*** Given records ***

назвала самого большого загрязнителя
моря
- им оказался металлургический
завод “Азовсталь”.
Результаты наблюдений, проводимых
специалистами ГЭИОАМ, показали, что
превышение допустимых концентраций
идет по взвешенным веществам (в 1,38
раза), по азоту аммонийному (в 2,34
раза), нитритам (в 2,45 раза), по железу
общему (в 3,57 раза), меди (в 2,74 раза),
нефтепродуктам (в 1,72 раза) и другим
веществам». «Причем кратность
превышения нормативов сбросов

*** End of Given records ***
*** Given records ***

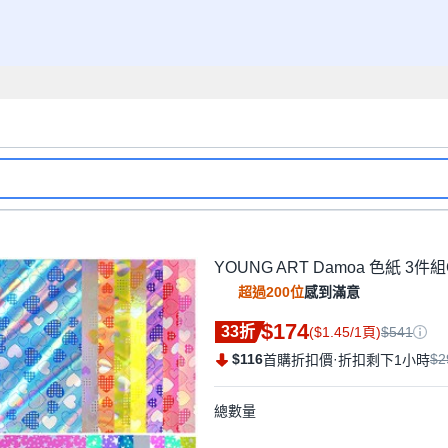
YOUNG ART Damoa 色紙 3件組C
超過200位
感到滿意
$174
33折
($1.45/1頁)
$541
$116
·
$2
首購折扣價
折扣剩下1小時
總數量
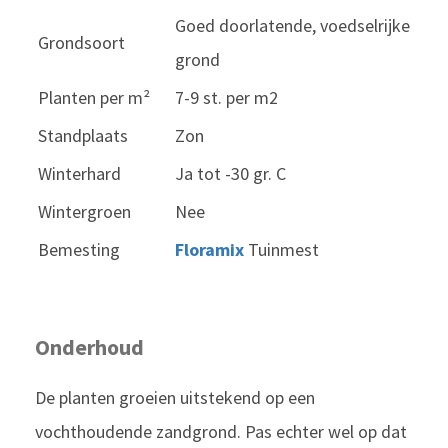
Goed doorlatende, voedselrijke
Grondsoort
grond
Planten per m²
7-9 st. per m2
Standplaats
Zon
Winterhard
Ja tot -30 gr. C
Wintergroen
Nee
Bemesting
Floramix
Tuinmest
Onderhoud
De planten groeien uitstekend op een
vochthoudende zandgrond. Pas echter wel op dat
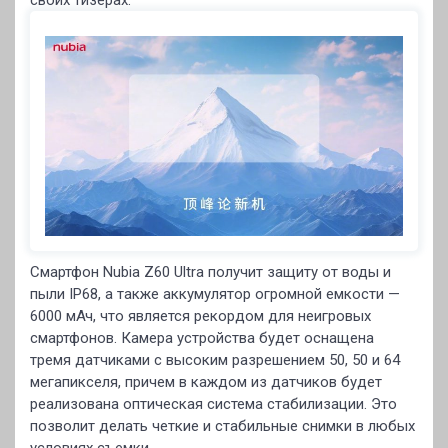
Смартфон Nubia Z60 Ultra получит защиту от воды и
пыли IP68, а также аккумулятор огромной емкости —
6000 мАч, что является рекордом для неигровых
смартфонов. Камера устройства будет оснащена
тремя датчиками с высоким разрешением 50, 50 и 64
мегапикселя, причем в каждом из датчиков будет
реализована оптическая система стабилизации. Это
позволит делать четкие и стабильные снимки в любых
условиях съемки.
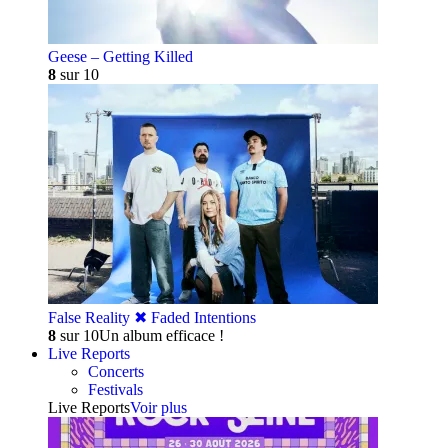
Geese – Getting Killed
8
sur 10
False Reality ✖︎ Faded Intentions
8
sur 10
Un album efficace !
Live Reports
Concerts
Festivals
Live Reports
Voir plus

*** End of Given records ***
*** Given records ***

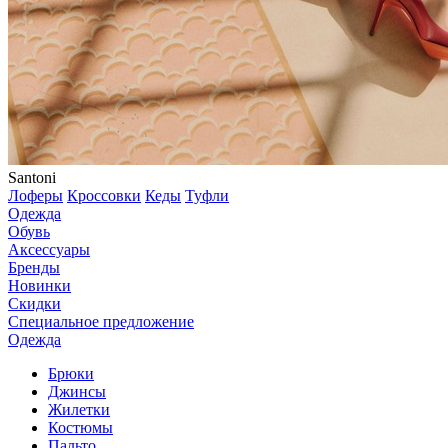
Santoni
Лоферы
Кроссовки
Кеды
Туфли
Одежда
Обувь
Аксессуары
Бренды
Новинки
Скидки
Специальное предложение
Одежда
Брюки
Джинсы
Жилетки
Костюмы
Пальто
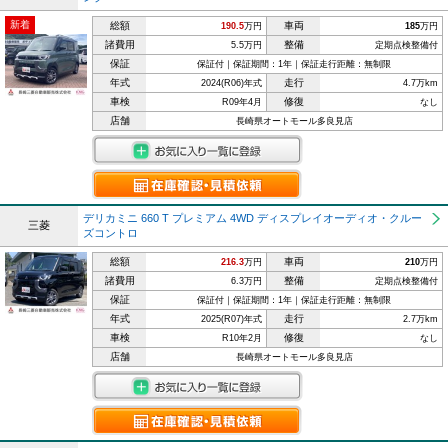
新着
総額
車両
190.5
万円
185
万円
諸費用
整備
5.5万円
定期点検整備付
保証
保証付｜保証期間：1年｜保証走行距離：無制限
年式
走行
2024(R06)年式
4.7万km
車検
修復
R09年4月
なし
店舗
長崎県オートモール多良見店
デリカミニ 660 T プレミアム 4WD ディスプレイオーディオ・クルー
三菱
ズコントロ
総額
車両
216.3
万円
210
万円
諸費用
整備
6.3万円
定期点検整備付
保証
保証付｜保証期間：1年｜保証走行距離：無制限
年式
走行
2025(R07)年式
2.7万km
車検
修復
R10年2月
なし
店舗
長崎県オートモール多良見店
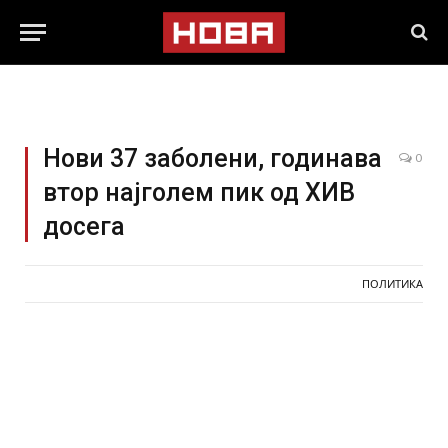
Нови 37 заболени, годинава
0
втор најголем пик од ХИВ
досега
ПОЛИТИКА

*** End of Given records ***

What is expected: Lines that hold the word "будет" are the ones to copy from the entries above.

Solution:
смартфонов. Камера устройства будет оснащена
мегапикселя, причем в каждом из датчиков будет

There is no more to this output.